» **Problem requirements**
I need the entries printed again word for word, without the images.

» **Data for the task**
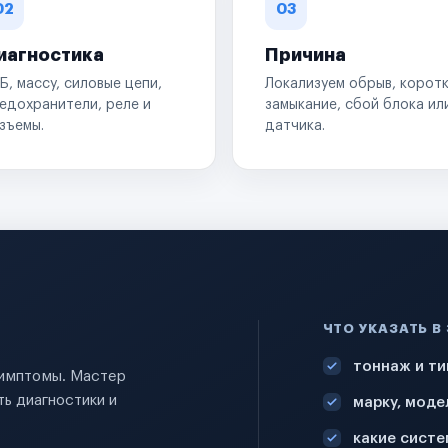
02
03
иагностика
Причина
Б, массу, силовые цепи,
Локализуем обрыв, корот
едохранители, реле и
замыкание, сбой блока ил
зъемы.
датчика.
ЧТО УКАЗАТЬ В
тоннаж и ти
 симптомы. Мастер
ь диагностики и
марку, моде
какие систе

» **Exercise answer**
02
03
иагностика
Причина
Б, массу, силовые цепи,
Локализуем обрыв, корот
едохранители, реле и
замыкание, сбой блока ил
зъемы.
датчика.
ЧТО УКАЗАТЬ В
тоннаж и ти
 симптомы. Мастер
ь диагностики и
марку, моде
какие систе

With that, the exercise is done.